For use as an endometrial-thinning agent prior to endometrial ablation, the dosing recommendation is one or two depots (with each depot given four weeks apart). When one depot is administered, surgery should be performed at four weeks. When two depots are administered, surgery should be performed within two to four weeks following administration of the second depot.
For the management of advanced breast cancer, ZOLADEX is intended for long-term administration unless clinically inappropriate.
Renal or Hepatic Impairment
No dosage adjustment is necessary for patients with renal or hepatic impairment.
The proper method of administration of ZOLADEX is described in the instructions that follow.
- Put the patient in a comfortable position with the upper part of the body slightly raised. Prepare an area of the anterior abdominal wall below the navel line with an alcohol swab.
NOTE: Caution should be taken while injecting ZOLADEX into the anterior abdominal wall due to the proximity of underlying inferior epigastric artery and its branches.
- Examine the foil pouch and syringe for damage. Remove the syringe from the opened foil pouch and hold the syringe at a slight angle to the light. Check that at least part of the ZOLADEX implant is visible.
- Grasp the red plastic safety tab and pull away from the syringe, and discard. Remove needle cover. Unlike liquid injections, there is no need to remove air bubbles as attempts to do so may displace the ZOLADEX implant.

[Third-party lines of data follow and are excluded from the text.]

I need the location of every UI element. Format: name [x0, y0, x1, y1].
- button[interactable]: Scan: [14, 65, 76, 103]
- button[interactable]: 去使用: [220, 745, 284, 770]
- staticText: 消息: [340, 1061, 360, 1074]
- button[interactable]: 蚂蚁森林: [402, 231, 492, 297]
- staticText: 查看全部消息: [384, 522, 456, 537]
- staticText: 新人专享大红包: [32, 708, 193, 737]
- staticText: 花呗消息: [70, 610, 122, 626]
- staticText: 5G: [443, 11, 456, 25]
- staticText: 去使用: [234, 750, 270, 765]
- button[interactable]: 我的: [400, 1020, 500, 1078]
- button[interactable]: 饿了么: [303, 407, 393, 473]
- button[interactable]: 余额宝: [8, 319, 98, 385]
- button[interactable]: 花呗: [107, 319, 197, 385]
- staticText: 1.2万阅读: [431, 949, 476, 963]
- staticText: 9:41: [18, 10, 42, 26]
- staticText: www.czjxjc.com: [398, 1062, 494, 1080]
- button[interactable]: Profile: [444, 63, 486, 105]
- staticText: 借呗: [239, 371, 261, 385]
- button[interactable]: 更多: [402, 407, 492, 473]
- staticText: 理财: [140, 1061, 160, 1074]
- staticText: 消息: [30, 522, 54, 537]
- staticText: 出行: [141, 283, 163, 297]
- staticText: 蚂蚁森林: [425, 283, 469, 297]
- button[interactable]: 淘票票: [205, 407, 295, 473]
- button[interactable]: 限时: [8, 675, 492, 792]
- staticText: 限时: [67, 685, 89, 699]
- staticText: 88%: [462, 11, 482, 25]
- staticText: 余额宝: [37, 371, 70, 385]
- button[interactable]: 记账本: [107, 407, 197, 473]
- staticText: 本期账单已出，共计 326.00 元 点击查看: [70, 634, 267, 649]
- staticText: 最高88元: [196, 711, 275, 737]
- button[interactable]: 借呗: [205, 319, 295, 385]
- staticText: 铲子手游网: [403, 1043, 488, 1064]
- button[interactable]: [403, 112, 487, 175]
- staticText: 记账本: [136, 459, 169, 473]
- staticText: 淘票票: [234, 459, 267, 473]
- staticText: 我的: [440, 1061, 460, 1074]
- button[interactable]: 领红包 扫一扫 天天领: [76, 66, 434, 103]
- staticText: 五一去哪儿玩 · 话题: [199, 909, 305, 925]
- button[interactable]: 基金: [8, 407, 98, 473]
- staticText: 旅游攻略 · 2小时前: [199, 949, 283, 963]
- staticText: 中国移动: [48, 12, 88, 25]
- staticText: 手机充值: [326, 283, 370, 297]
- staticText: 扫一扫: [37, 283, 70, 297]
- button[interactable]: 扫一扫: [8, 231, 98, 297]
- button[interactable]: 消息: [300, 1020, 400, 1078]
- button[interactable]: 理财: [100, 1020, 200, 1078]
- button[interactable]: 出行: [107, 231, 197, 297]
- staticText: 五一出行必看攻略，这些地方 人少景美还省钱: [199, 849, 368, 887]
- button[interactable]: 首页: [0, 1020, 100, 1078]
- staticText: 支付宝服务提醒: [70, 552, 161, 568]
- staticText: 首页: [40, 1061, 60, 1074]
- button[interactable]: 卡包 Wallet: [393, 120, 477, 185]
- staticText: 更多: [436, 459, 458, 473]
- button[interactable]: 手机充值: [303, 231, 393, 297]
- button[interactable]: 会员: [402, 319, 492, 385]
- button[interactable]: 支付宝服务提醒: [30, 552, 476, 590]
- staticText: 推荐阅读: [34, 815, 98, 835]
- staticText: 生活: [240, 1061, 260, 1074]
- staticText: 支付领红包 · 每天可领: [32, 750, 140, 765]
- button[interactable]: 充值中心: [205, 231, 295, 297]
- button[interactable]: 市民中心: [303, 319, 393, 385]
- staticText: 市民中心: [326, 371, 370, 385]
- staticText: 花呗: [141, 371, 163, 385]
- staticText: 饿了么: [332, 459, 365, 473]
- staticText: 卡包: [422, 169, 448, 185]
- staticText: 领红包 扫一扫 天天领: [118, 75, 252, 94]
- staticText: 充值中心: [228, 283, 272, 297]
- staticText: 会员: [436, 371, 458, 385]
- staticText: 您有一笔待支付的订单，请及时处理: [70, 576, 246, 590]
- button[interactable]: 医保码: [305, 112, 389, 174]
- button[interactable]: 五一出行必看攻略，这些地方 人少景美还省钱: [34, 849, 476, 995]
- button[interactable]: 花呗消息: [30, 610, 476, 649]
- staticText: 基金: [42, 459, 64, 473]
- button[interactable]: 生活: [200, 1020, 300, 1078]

- Holding the syringe around the protective sleeve, using an aseptic technique, pinch the skin of the patient's anterior abdominal wall below the navel line. With the bevel of the needle facing up, insert the needle at a 30 to 45 degree angle to the skin in one continuous deliberate motion until the protective sleeve touches the patient's skin.
NOTE: The ZOLADEX syringe cannot be used for aspiration. If the hypodermic needle penetrates a large vessel, blood will be seen instantly in the syringe chamber. If a vessel is penetrated, withdraw the needle and inject with a new syringe elsewhere. Monitor patients for signs or symptoms of abdominal hemorrhage. Use extra care when administering ZOLADEX to patients with a low BMI and/or to patients receiving full dose anticoagulation [see Warnings and Precautions (5.9)].
- Do not penetrate into muscle or peritoneum.
- To administer the ZOLADEX implant and to activate the protective sleeve, grasp the barrel at the finger grip and depress the plunger until you cannot depress it any further. If the plunger is not depressed fully, the protective sleeve will NOT activate. When the protective sleeve ‘clicks’, the protective sleeve will automatically begin to slide to cover the needle.
NOTE: The needle does not retract.
- Withdraw the needle and allow protective sleeve to slide and cover needle. Dispose of the syringe in an approved sharps collector.
NOTE: In the unlikely event of the need to surgically remove ZOLADEX, it may be localized by ultrasound.